Work request —
Exactly reproduce the line containing "2026) (603, 2278)" together with every line after it, through the end of the entries, and give nothing more.

[Stored items]
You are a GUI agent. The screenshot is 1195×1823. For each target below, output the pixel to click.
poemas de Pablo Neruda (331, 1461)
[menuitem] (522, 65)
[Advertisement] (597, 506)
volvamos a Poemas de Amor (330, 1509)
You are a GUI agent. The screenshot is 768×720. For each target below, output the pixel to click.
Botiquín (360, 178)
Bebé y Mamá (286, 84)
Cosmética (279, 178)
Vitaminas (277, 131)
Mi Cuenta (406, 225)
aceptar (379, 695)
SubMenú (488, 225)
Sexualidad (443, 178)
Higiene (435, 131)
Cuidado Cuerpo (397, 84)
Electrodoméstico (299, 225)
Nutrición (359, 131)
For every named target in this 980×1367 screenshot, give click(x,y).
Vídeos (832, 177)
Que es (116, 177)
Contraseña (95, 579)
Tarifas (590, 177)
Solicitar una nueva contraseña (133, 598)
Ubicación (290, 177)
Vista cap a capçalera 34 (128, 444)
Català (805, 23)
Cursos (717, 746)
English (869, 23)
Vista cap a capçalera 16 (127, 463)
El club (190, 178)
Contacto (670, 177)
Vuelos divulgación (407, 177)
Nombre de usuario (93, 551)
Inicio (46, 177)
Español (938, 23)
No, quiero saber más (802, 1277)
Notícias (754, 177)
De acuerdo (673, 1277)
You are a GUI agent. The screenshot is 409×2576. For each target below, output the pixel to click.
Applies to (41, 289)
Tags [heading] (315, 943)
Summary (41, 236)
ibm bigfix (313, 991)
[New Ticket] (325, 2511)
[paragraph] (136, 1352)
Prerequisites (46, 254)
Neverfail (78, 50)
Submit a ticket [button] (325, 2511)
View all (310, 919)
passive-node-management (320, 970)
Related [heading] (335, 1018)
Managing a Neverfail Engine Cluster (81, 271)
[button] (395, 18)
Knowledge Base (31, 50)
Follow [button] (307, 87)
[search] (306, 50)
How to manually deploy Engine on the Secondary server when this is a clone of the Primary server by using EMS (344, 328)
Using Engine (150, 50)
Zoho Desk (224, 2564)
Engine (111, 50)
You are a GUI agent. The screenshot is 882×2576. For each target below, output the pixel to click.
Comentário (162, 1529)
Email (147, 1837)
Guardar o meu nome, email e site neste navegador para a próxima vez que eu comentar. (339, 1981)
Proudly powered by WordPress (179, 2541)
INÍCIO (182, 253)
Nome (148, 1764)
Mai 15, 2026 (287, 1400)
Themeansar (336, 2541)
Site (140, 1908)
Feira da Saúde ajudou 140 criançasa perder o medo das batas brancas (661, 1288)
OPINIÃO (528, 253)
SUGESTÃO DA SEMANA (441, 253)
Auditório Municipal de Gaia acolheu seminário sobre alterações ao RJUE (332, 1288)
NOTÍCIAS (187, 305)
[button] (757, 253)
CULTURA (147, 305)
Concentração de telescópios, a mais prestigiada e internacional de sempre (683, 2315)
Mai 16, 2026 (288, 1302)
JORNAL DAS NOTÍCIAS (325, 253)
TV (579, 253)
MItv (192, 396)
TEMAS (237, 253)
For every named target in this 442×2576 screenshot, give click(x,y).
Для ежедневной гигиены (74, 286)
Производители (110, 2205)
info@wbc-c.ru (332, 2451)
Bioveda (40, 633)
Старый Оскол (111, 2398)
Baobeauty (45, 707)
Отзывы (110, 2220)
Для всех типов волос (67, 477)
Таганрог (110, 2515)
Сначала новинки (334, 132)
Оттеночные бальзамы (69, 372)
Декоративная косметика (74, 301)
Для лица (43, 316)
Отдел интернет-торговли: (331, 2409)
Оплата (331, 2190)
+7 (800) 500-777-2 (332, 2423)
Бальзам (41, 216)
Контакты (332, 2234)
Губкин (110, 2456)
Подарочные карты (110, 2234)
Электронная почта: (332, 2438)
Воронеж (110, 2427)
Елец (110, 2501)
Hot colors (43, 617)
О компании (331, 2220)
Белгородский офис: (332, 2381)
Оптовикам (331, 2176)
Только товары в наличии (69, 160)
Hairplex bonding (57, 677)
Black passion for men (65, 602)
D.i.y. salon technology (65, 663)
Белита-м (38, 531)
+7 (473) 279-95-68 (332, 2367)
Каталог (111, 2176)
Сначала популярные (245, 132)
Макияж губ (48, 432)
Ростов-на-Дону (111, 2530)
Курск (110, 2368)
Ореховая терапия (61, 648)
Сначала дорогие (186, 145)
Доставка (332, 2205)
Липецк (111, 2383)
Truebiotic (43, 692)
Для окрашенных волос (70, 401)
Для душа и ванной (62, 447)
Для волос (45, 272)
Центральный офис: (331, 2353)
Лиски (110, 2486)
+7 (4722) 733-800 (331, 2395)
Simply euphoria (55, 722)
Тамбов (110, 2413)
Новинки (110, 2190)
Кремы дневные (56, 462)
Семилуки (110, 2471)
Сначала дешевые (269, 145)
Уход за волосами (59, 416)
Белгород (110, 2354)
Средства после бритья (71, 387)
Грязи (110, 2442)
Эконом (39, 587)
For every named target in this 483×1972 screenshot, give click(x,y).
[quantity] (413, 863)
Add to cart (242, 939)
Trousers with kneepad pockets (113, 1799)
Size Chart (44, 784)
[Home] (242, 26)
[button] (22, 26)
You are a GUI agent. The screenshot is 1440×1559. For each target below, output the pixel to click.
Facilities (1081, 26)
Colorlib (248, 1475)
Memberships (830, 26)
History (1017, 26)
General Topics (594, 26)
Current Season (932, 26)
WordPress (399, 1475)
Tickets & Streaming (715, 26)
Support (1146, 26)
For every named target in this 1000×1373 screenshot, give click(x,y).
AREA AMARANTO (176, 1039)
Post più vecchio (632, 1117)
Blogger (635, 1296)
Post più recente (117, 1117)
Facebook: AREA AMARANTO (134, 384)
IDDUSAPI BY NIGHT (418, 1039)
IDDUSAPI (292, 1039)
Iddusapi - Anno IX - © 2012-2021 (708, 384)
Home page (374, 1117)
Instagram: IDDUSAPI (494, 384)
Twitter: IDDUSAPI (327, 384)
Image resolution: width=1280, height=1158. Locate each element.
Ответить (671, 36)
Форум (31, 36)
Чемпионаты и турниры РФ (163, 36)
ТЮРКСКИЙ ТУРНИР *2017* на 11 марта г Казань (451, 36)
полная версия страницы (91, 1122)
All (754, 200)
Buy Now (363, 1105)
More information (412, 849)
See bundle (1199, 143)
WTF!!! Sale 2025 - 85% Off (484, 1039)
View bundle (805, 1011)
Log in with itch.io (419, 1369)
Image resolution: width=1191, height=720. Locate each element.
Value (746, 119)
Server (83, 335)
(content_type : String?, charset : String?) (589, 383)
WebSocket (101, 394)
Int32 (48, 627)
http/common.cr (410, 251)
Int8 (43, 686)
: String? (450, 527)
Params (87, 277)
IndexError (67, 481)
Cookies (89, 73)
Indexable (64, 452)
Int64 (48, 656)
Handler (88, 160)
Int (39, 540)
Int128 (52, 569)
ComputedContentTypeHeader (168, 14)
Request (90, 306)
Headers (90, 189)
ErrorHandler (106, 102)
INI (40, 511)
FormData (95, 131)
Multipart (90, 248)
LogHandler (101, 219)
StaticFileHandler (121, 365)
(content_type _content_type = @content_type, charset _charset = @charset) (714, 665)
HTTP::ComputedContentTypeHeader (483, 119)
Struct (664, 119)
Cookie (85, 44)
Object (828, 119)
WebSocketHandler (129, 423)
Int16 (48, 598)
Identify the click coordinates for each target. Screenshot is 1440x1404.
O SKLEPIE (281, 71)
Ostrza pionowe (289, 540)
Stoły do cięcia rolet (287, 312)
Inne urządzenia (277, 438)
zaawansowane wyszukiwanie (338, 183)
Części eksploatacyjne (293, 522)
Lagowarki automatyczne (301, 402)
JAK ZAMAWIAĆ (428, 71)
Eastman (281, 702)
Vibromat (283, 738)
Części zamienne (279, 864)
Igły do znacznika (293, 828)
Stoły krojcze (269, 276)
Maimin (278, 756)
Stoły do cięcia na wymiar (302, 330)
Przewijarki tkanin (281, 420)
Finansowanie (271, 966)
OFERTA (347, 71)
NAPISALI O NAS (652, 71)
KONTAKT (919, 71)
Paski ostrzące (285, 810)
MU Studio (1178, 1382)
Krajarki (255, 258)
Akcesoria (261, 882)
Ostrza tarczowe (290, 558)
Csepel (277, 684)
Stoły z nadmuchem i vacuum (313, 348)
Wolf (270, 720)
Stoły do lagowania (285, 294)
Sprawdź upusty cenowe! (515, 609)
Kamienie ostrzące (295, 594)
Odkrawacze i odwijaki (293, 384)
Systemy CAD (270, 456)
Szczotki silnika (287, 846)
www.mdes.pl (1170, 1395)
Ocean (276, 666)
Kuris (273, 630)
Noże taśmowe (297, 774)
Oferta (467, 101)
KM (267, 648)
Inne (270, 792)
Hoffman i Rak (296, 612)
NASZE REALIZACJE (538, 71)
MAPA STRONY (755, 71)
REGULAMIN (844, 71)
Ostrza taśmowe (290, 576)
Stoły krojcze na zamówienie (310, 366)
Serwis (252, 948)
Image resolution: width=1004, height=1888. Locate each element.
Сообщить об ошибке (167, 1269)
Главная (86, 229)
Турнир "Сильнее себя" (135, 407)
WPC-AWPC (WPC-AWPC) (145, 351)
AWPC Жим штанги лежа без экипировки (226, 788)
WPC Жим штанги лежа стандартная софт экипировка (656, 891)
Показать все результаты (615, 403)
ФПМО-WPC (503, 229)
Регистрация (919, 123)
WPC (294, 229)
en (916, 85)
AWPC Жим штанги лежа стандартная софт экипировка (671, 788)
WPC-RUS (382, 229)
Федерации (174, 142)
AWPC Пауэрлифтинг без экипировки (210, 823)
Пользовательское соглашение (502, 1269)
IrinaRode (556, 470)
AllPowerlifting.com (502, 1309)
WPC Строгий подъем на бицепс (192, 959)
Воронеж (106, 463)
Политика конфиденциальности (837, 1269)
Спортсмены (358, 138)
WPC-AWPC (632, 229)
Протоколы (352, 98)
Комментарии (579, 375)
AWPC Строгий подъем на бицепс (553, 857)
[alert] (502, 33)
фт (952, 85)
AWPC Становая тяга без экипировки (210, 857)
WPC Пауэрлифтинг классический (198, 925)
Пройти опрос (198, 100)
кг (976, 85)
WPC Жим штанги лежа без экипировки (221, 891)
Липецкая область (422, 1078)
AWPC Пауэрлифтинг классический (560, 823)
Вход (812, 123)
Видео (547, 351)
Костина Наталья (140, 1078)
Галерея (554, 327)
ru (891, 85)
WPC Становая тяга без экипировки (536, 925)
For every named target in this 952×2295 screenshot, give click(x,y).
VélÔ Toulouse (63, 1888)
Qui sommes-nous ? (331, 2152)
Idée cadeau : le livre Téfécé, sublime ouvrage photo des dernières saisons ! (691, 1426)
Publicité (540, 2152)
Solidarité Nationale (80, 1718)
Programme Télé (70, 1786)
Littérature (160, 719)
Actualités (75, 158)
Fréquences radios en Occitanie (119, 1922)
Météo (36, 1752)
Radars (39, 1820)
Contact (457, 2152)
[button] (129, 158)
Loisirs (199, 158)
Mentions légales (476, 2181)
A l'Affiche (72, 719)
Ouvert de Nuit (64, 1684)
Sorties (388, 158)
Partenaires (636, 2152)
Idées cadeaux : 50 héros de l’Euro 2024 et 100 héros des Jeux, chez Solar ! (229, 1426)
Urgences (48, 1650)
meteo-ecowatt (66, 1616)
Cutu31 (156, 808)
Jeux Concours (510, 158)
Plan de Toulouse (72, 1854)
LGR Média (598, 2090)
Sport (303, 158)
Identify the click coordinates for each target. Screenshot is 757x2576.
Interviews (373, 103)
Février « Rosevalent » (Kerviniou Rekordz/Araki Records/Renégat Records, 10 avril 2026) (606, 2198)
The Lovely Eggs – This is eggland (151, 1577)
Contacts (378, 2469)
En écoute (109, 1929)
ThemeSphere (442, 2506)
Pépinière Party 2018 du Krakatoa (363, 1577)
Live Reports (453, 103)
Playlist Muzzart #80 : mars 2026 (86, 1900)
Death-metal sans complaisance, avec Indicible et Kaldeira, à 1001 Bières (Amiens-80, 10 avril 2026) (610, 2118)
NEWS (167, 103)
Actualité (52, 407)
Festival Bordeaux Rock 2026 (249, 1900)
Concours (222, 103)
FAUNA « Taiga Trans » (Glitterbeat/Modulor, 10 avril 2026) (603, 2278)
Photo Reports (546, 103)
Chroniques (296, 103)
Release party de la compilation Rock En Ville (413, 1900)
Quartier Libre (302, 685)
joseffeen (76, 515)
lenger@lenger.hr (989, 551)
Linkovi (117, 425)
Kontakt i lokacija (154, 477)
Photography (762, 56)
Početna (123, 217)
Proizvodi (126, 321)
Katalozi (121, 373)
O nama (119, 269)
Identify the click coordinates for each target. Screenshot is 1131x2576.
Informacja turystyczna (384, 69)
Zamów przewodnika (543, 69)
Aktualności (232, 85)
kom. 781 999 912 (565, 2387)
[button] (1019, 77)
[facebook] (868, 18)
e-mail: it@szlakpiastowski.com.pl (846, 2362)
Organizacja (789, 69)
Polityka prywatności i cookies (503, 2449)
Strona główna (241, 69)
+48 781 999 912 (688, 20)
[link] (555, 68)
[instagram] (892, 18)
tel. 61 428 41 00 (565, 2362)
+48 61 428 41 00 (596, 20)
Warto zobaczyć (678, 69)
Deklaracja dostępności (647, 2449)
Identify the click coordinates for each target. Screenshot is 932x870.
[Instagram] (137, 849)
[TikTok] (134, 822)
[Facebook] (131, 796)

Exercise answer —
FAUNA « Taiga Trans » (Glitterbeat/Modulor, 10 avril 2026) (603, 2278)
Photo Reports (546, 103)
Chroniques (296, 103)
Release party de la compilation Rock En Ville (413, 1900)
Quartier Libre (302, 685)
joseffeen (76, 515)
lenger@lenger.hr (989, 551)
Linkovi (117, 425)
Kontakt i lokacija (154, 477)
Photography (762, 56)
Početna (123, 217)
Proizvodi (126, 321)
Katalozi (121, 373)
O nama (119, 269)
Identify the click coordinates for each target. Screenshot is 1131x2576.
Informacja turystyczna (384, 69)
Zamów przewodnika (543, 69)
Aktualności (232, 85)
kom. 781 999 912 (565, 2387)
[button] (1019, 77)
[facebook] (868, 18)
e-mail: it@szlakpiastowski.com.pl (846, 2362)
Organizacja (789, 69)
Polityka prywatności i cookies (503, 2449)
Strona główna (241, 69)
+48 781 999 912 (688, 20)
[link] (555, 68)
[instagram] (892, 18)
tel. 61 428 41 00 (565, 2362)
+48 61 428 41 00 (596, 20)
Warto zobaczyć (678, 69)
Deklaracja dostępności (647, 2449)
Identify the click coordinates for each target. Screenshot is 932x870.
[Instagram] (137, 849)
[TikTok] (134, 822)
[Facebook] (131, 796)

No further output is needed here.